I guess this is pretty much it. I know I've left things out, there's more to a month than this. I'm forced to cut it relatively short, for your enjoyment and my rest. Ciao for now!

Thursday, November 20, 2008

3 weeks

It's been more than 3 years since my family has visited me. My mom and my oldest brother, Liakos, were here last in June 2005, when Andre was born. Since then, with 2 children in tow, I've flown to Cyprus 4 times, each for extensive periods.

We've owned our house since July 2006, and this coming weekend will be my mom's first time here. She and Liakos are flying in Miami this Sunday afternoon, and will be staying with us until December 10th, approximately 3 weeks.

I am a little worried. Not for drama as many of you deal with in your families. No such thing here.
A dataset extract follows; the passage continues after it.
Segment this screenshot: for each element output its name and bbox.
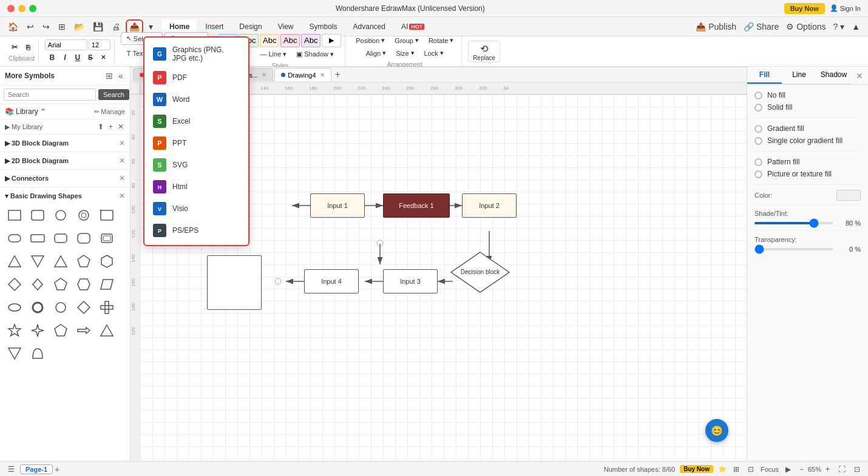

My worry lies with the fact my 41-year-old brother is mentally retarded (birth hypoxia) and has some "issues." The main cause for these is that he is unable to speak, which renders him almost un-communicable. He can't express his joy, his frustration, his anger, his excitement, his appreciation, his desires. His needs and wants, as thoroughly met by my hero of a mother as they might be, are still up in the air for guessing. In a way, he isn't much more advanced than an infant, grunting and pointing his way through life.

This all would be without consequences had Liakos been in the form of an infant as well. But at a build of more than 6 feet tall and more than 200 pounds heavy, Liakos can be dangerous. He relies heavily and almost exclusively on my mom to take care of him, dress him, bathe him, serve him etc. If things are not as he likes them, his belt not quite the right way, his shirt not in his pants all around, he gets frustrated and impatient. My mom has really suffered, still is, because of this. Liakos gets aggressive. He's pulled her hair, swung at her without missing, thrown things. She bears the brunt of his wrath due to proximity, but most of us, including myself and my husband, have been unfavorable to him one time or a few.

Liakos also gets jealous. He loves deeply and he expects attention and flattery. He likes being treated as a cool friend; we all accomodate him in that. There's times though that he feels shunned, that somebody else is receiving more attention than he is. Naturally, with little children in our family, this does occur. We are always careful, sometimes after reminding ourselves, to avoid "forgetting" about him. To shake hands, and smile frequently, address him, and clink our glasses with his. Does this get tiresome? Yeah, it eventually does, but prevention is a better alternative than broken stuff or a crying child.

Don't get me wrong. I love Liakos to death. I was born into this, so it is my reality, I didn't have to adjust to a new baby brother with his condition. He is an absolute sweetheart who loves giving and getting hugs, tremendously enjoys riding his bicycle around the neighborhood and at the Special Olympics, and can spend hours watching little children at play.

It's my biggest wish that he gets well, that he someday can talk. I've dreamt about it so many times, I've prayed about it, I cursed about it, I cried about it.

I can't even imagine being in my mom's position. I can't imagine being a beautiful newlywed at 21, having my first child by my handsome loving husband, and not having any experience to recognize something is wrong. She thought it was normal for a baby to cry constantly, and throw up after every bottle. She was slightly concerned, but clueless as to the actual extent of the problem. Liakos was finally diagnosed at around 2 years old. How crashing that realization must have been.

My mom keeps on keeping on. She is the strongest, most persistent person I've ever known. He's her baby, he belongs at home with the family, not locked up in some institution, medicated unconscious and unloved. And for 3 weeks, he will be visiting his baby sister.